▸ MATERIAL FOR THIS TASK:
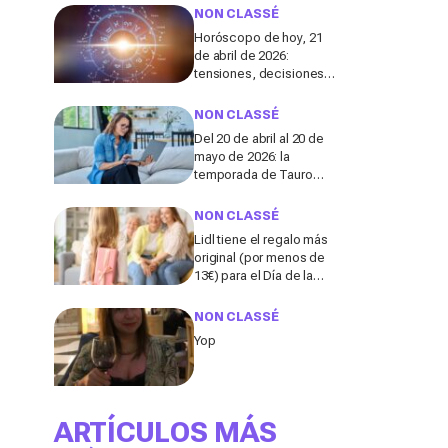
independientes hoy en
NON CLASSÉ
día, según una
Horóscopo de hoy, 21
especialista
de abril de 2026:
tensiones, decisiones
clave y giros en amor,
salud y dinero
NON CLASSÉ
Del 20 de abril al 20 de
mayo de 2026: la
temporada de Tauro
podría traer estabilidad a
5 signos del zodiaco
NON CLASSÉ
Lidl tiene el regalo más
original (por menos de
13€) para el Día de la
Madre y no es lo que te
imaginas
NON CLASSÉ
Yop
ARTÍCULOS MÁS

▸ BRIEF:
Please copy the data shown above precisely, leaving the images out.

▸ EXERCISE ANSWER:
independientes hoy en
NON CLASSÉ
día, según una
Horóscopo de hoy, 21
especialista
de abril de 2026:
tensiones, decisiones
clave y giros en amor,
salud y dinero
NON CLASSÉ
Del 20 de abril al 20 de
mayo de 2026: la
temporada de Tauro
podría traer estabilidad a
5 signos del zodiaco
NON CLASSÉ
Lidl tiene el regalo más
original (por menos de
13€) para el Día de la
Madre y no es lo que te
imaginas
NON CLASSÉ
Yop
ARTÍCULOS MÁS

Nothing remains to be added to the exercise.